1)  Enhancing radiotherapy or chemotherapy with DNA repair inhibiting agents, such as hyperthermia and PARP1-inhibitors. In the laboratory these sensitization effects are investigated and potential new treatment combinations are tested, both in cell lines and animal experiments. Hyperthermia is a local treatment, in which the tumour is heated up to 41- 43 C for approximately one hour. As a cancer treatment, hyperthermia should always be combined with either radiotherapy of chemotherapy; as a single therapy, hyperthermia is not effective in treating cancer. This is due to the fact that both radiotherapy (ionizing radiation) and chemotherapy induce DNA lesions. The most severe lesions are DNA double strand breaks (DSB). These DSB are repaired by two major repair pathways, Non-Homologous end-joining (NHEJ) and Homologous Recombination repair (HR). Hyperthermia treatment of 1 h at 42 C can inhibit the HR repair via a transient degradation of the BRCA2 protein which one of the major proteins of this pathway. In the laboratory we investigate the biological effects of hyperthermia in in vitro cell cultures. One of the research topics is the study of the DNA damage repair pathway. DNA repair proteins that accumulate at the sites of the DSB are studied with fluorescently labelled antibodies and studied with the fluorescence microscope. 

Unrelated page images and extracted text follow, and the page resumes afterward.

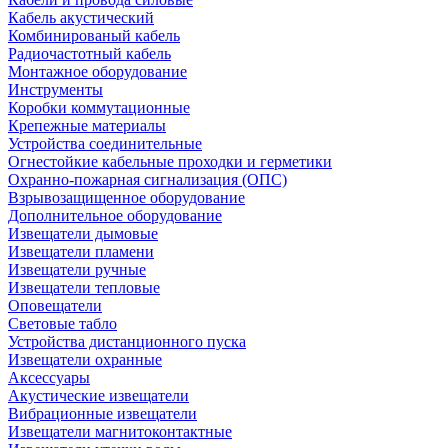
Кабель акустический
Комбинированый кабель
Радиочастотный кабель
Монтажное оборудование
Инструменты
Коробки коммутационные
Крепежные материалы
Устройства соединительные
Огнестойкие кабельные проходки и герметики
Охранно-пожарная сигнализация (ОПС)
Взрывозащищенное оборудование
Дополнительное оборудование
Извещатели дымовые
Извещатели пламени
Извещатели ручные
Извещатели тепловые
Оповещатели
Световые табло
Устройства дистанционного пуска
Извещатели охранные
Аксессуары
Акустические извещатели
Вибрационные извещатели
Извещатели магнитоконтактные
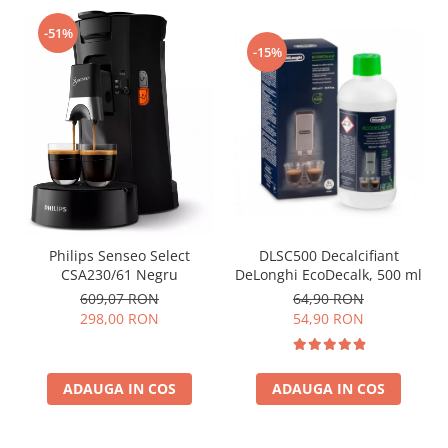
-51%
-15%
Philips Senseo Select
DLSC500 Decalcifiant
CSA230/61 Negru
DeLonghi EcoDecalk, 500 ml
609,07 RON
64,90 RON
298,00 RON
54,90 RON
ADAUGA IN COS
ADAUGA IN COS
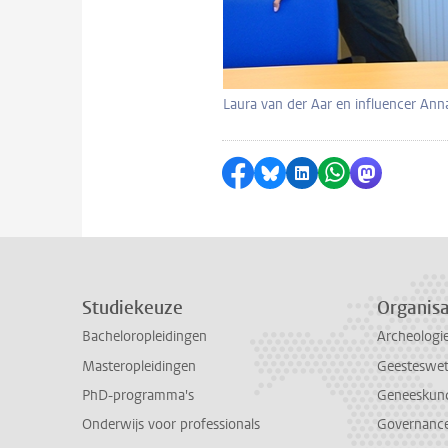
Laura van der Aar en influencer Ann
Delen op Facebook
Delen via Bluesky
Delen op LinkedI
Delen via Wh
Delen via
Studiekeuze
Organisa
Bacheloropleidingen
Archeologi
Masteropleidingen
Geesteswe
PhD-programma's
Geneeskun
Onderwijs voor professionals
Governance 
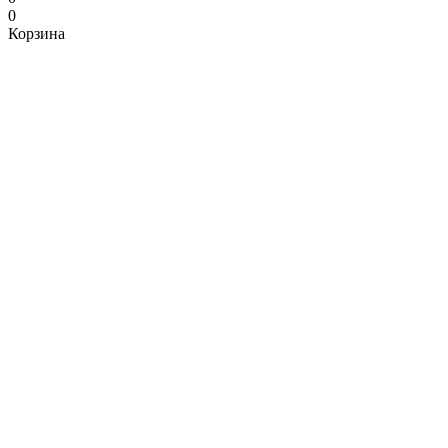
0
Корзина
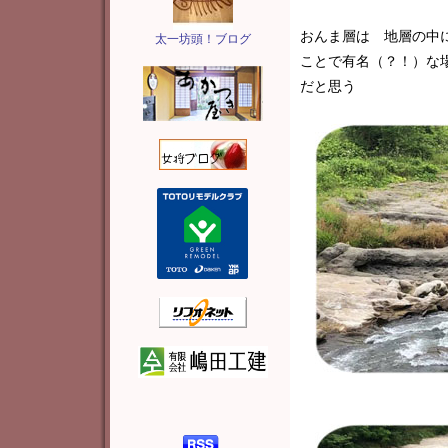
おんま層は 地層の中
太一坊頭！ブログ
ことで有名（？！）な
だと思う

2) In our laboratory we also study the effects of hyperthermia (in combination treatments) on tumours infected with the human papillomavirus (HPV). From clinical studies it is known that hyperthermia is very effective on cervical cancers, of which almost all tumours are infected with HPV. In our laboratory we found that hyperthermia can disrupt the interaction between the HPV-protein E6 and tumor suppressor protein p53, which causes activite p53 resulting in more cell kill. More recently, we investigated the effects of combination treatments of radiotherapy or chemotherapy with hyperthermia and immune checkpoint inhibitors on the effectiveness on the primary tumour growth and on distant metastases (in animal models).  

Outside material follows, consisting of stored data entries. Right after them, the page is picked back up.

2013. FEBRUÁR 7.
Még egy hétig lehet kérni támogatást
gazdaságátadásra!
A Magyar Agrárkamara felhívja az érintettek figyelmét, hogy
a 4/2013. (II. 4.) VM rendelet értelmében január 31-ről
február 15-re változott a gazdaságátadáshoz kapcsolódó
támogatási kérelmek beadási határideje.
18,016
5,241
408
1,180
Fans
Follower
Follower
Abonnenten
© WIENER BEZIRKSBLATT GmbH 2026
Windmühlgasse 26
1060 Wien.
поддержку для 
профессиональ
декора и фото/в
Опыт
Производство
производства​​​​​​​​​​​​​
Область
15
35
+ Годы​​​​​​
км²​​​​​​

3) Hyperthermic Intraperitoneal Chemotherapy (HIPEC) is used to treat peritoneal metastases of colon cancer. In our laboratory we are focussing on developming personalized HIPEC treatment. This involves thorough investigations of different hyperthermia temperatures and durations, and various chemotherapeutic agents on multiple cell lines and mouse models.

4) Development of tests to predict normal tissue damage after radiotherapy and/or hyperthermia. Normal tissue damage after radiotherapy is a major problem in the clinic. Therefore in the lab special markers are investigated that can predict late normal tissue damage.